Romeo, the kitchen robot. (Image courtesy of Aldebaran Robotics)
Robots like Romeo from Aldebaran Robotics are more like toys today than real useful and employable machines. But Romeo does show how even primitive speech recognition and programmed responses can be used to eliminate the need for some humans in a kitchen environment altogether. Romeo serves as a store and forward node to place orders, but since he doesn’t really know any better, he does not ask restaurant patrons about which toppings they’d prefer or other details such as whether they’d like a lemon or lime in their water. But, his functionality of taking orders can then lead him to give those orders to the cooking robots in the kitchen, who can take over from there.
Perhaps the biggest need for this technology is to prevent disease spreading by creating ultra-sanitary conditions in restaurants. Recent studies have shown that 2 percent of all meat hot dogs contain human DNA. Ten percent of vegetarian hot dogs contain meat, and as many as two-thirds of all vegetarian hot dogs contain human DNA. This can be unsettling and affect consumer patterns. Now, it could just be that hair and skin cells from human workers have entered the matter comprising the hot dogs following natural exfoliation. But, perception could lead wild imaginations to wonder whether someone is throwing bodies in a meat processing plant.
When fewer humans touch foodstuffs, there is less of a chance of contamination and disease spreading, and this is not a trivial fear. Competition leads to consolidation, which leads to monopolization. Eventually, all sources of a particular food may come from one company, and a tainted supply can kill or infect potentially millions of people. The ability to make sure something is cooked up to temperature to kill pathogens can more easily be assured using thermal measurement and control, and this is an ideal task for robots.
Chef of the Future
Robots are poised to serve in kitchens for restaurants and individual homes in a large way. The advancement of sensors, actuators, vision systems and heuristic algorithms is now making it possible for reasonably priced machines to compete with humans and even perform problem-solving tasks.

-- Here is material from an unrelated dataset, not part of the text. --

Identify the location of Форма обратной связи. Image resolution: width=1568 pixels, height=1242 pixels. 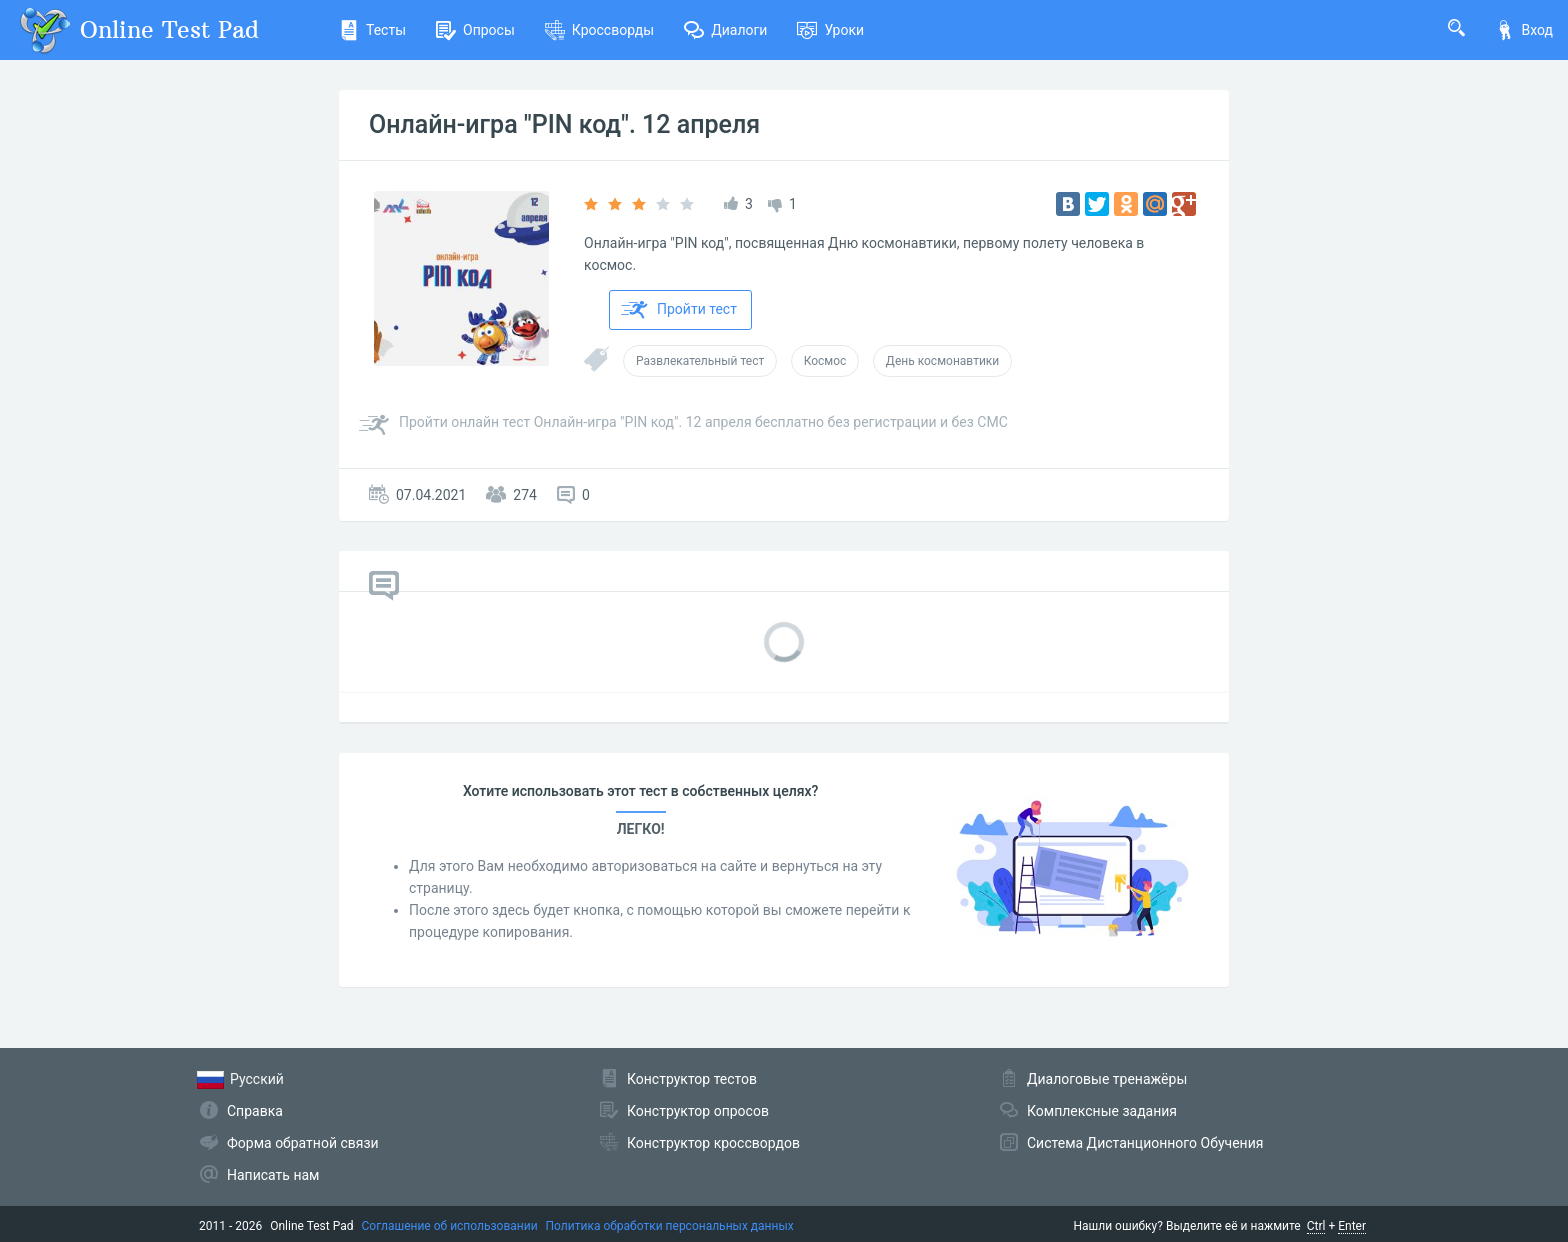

For example, large-scale food processors that make frozen vegetables already have machines that separate, orient, identify, analyze, peel, section, measure, transport, cook, package, and seal. Most of the work has been done. Now all that remains is the miniaturization and commercialization of this technology combined with a well-organized database.
Here is where it gets interesting. The fastest way to get robotics to kitchens is to make them use pre-processed foodstuffs. Fast food restaurants are ideal for this type of machine since a menu is very limited, all food sources are tightly controlled, and patrons are assured consistency in product and delivery. The tireless machines don’t take breaks, demand wages, and cost as much as people do to hire, and this is what drives businesses. Eventually, there will be cost equity, then enhanced profits by eliminating those pesky humans.
Once loaded up like a modern day chip shooter used in electronic assembly fabrications, the chef robots will keep things at safe temperatures, portion ingredients, mix, cook exactly as instructed, prepare and possibly even serve the meal. No human hands, no skin cells, no sneezing waiter—you get the picture. A restaurant with this technology will be swamped if a severe flu or outbreak occurs.
Long-Distance View
Eventually, it may be possible to use molecular clustering to synthesize raw foodstuffs. Like an organic 3-D printer on a molecular level, simple and complex compounds can be fabricated on demand and even include chemical compounds like medications.
Once this level of technology exists, the term robot won’t apply anymore since it won’t resemble what we today consider a robot to be. It would more likely resemble a synthesizer or replicator. Bon appetit.